## HOW TO COMPLETE THIS TASK:
Going down the data below, set down exactly the line with "یمت پارس نوآ، مرداد 1405" and each line after it through the line with "ویت دستور تعطیلی"; no other lines.

## DATASET EXTRACT:
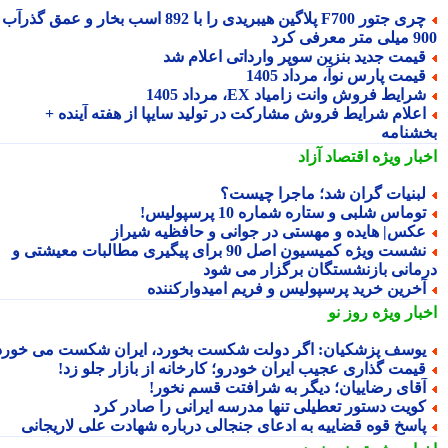
چری جتور F700 پلاگین هیبریدی را با 892 اسب بخار و عمق گذرآب
 معرفی کرد
یمت جدید بنزین سوپر وارداتی اعلام شد
یمت پارس نوآ، مرداد 1405
رایط فروش وانت زامیاد EX، مرداد 1405
علام شرایط فروش مشارکت در تولید سایپا از هفته آینده +
شنامه
بار ویژه
اقتصاد آزاد
بنیات گران شد؛ ماجرا چیست؟
وماس شلبی و ستاره شماره 10 پرسپولیس!
کس| هایده و مهستی در جوانی و حافظیه شیراز
نشست ویژه کمیسیون اصل 90 برای پیگیری مطالبات معیشتی و
مانی بازنشستگان برگزار می شود
خرین خرید پرسپولیس و فریم امیدوارکننده
بار ویژه
روز نو
وسف پزشکیان: اگر دولت شکست بخورد، ایران شکست می خورد
یمت گذاری عجیب ایران خودرو؛ کارخانه از بازار جلو زد!
قای رضاییان؛ دیگر به شرافتت قسم نخور!
ویت دستور تعطیلی تنها مدرسه ایرانی را صادر کرد
اسخ قوه قضاییه به ادعای جنجالی درباره شهادت علی لاریجانی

## ANSWER SPACE:
یمت پارس نوآ، مرداد 1405
رایط فروش وانت زامیاد EX، مرداد 1405
علام شرایط فروش مشارکت در تولید سایپا از هفته آینده +
شنامه
بار ویژه
اقتصاد آزاد
بنیات گران شد؛ ماجرا چیست؟
وماس شلبی و ستاره شماره 10 پرسپولیس!
کس| هایده و مهستی در جوانی و حافظیه شیراز
نشست ویژه کمیسیون اصل 90 برای پیگیری مطالبات معیشتی و
مانی بازنشستگان برگزار می شود
خرین خرید پرسپولیس و فریم امیدوارکننده
بار ویژه
روز نو
وسف پزشکیان: اگر دولت شکست بخورد، ایران شکست می خورد
یمت گذاری عجیب ایران خودرو؛ کارخانه از بازار جلو زد!
قای رضاییان؛ دیگر به شرافتت قسم نخور!
ویت دستور تعطیلی تنها مدرسه ایرانی را صادر کرد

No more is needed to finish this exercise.